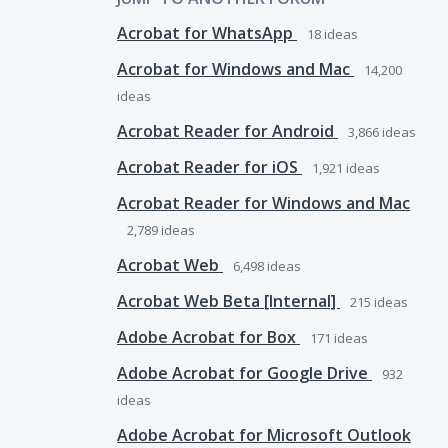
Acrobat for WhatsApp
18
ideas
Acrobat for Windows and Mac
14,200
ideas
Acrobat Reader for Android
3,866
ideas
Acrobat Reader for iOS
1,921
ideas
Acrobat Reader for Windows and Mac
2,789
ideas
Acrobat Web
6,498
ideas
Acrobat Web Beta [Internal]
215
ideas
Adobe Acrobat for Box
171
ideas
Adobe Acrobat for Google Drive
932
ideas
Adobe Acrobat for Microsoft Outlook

:::

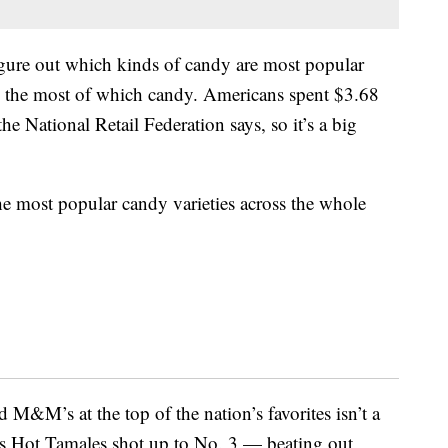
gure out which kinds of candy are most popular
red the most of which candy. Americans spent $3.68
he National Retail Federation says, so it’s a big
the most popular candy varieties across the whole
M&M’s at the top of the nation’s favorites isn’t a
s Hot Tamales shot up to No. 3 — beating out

:::

• **REQUIRED ACTION**: In the listing above, find each line with the word "popular" and return it.

• **ANSWER TO THIS EXERCISE**:
gure out which kinds of candy are most popular
the most popular candy varieties across the whole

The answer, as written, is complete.